* RECORDS SHOWN *
···
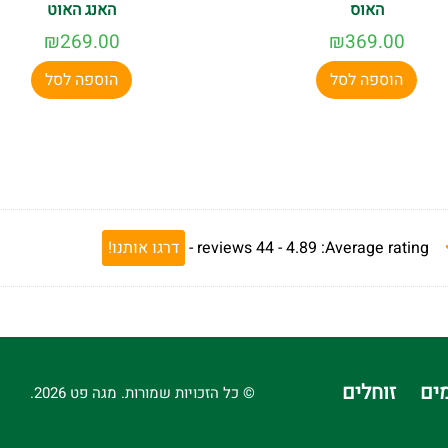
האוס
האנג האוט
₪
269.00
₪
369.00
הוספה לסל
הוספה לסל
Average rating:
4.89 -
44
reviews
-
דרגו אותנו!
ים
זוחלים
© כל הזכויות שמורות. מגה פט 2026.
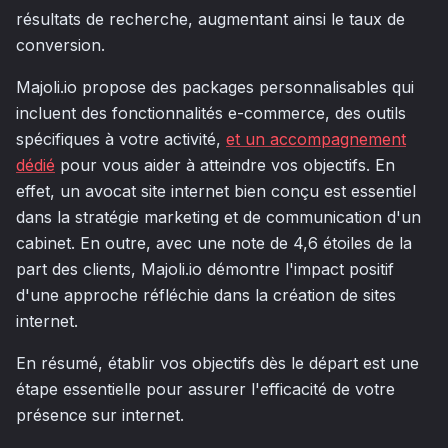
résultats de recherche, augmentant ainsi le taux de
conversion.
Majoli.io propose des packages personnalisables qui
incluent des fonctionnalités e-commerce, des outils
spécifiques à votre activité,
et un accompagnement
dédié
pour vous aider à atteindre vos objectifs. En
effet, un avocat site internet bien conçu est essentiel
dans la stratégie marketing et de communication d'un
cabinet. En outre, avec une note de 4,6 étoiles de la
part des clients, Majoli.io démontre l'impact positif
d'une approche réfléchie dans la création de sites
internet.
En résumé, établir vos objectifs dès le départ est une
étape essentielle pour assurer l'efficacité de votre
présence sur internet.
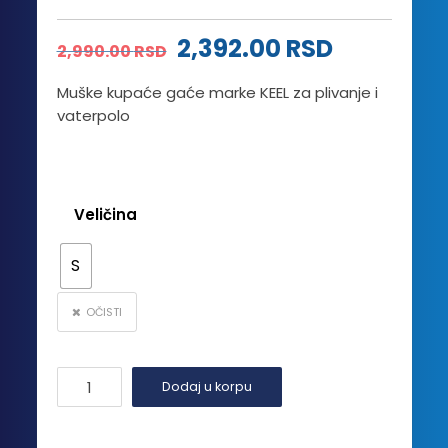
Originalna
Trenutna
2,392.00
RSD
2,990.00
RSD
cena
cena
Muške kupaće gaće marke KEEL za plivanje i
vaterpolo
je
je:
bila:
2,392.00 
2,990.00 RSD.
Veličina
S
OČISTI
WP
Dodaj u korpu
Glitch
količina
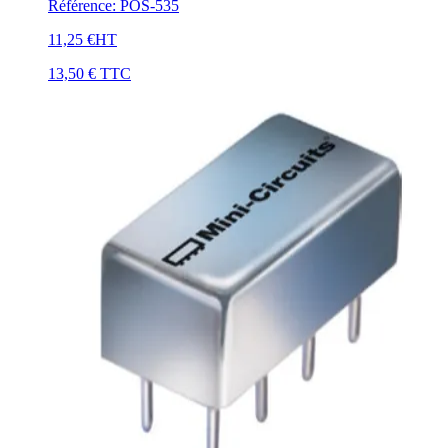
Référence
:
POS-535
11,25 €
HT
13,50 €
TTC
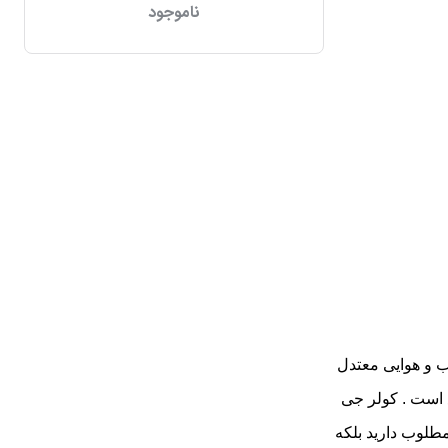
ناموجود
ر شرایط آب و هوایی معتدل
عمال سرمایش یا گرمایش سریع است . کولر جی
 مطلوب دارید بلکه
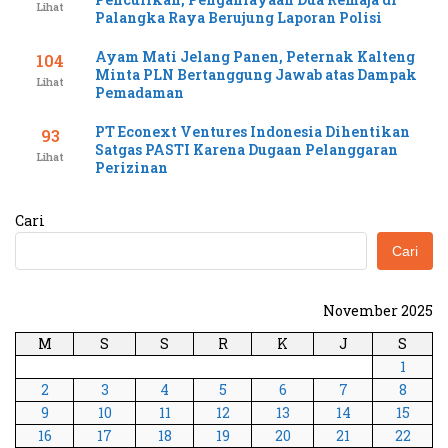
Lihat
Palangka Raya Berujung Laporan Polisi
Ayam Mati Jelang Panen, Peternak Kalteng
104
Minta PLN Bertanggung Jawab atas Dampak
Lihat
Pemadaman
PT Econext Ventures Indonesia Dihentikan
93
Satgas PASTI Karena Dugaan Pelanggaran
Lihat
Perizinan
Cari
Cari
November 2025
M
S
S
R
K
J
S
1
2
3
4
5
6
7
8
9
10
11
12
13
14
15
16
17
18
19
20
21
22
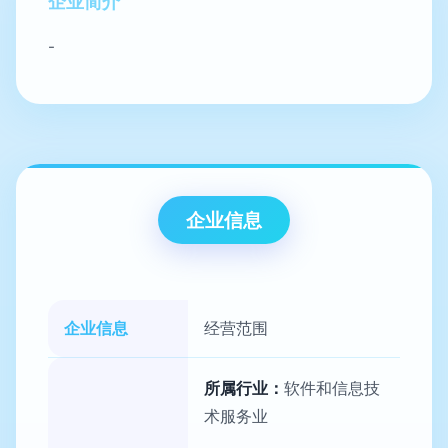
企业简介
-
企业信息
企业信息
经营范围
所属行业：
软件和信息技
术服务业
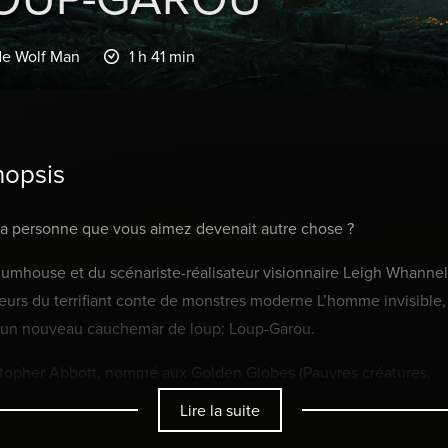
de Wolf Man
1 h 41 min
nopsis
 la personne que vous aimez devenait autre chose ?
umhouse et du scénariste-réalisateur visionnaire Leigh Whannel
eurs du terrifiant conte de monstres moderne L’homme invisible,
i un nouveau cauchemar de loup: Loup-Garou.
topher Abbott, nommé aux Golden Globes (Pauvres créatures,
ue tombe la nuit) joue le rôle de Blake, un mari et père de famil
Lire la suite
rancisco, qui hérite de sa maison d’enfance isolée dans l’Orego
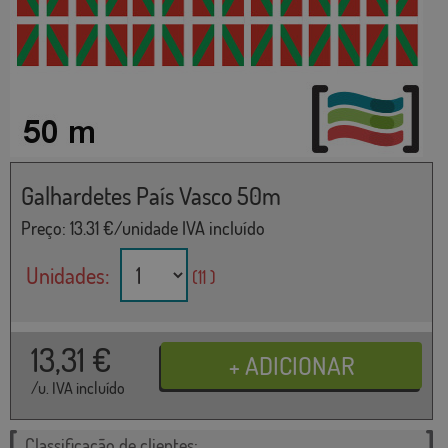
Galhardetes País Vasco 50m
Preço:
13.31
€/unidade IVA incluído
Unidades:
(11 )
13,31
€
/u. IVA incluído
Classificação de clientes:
···
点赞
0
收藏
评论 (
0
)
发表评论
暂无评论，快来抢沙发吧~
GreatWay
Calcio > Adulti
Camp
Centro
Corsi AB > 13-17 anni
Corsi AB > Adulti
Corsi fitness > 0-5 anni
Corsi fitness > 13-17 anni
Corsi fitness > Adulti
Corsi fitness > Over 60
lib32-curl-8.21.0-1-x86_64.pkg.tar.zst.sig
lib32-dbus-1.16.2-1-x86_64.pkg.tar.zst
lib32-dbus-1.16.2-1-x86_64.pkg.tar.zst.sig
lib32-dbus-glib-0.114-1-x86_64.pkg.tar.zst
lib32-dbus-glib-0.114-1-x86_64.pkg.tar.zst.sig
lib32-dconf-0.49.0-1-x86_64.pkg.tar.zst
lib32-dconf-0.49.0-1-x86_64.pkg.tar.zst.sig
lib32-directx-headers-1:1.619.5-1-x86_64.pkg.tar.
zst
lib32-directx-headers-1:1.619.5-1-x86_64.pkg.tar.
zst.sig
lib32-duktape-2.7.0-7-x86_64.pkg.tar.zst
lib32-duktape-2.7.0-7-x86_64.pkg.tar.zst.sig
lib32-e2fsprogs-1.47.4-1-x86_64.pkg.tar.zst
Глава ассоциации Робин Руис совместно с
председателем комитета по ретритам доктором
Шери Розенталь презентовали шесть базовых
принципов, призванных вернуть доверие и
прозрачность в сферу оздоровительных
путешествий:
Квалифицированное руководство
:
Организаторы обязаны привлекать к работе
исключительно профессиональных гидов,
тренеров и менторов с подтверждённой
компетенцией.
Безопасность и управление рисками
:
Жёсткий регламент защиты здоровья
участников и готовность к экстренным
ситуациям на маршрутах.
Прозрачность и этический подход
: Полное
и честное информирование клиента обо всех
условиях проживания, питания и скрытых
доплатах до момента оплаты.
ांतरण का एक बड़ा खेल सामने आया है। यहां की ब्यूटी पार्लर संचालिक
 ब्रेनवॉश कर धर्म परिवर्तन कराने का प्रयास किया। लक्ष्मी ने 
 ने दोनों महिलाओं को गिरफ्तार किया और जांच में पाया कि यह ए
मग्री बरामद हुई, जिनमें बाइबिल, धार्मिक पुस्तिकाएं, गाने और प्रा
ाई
···
* EXERCISE PROMPT *
Using the records above, find and show each line with the string "glib".

* SOLUTION *
lib32-dbus-glib-0.114-1-x86_64.pkg.tar.zst
lib32-dbus-glib-0.114-1-x86_64.pkg.tar.zst.sig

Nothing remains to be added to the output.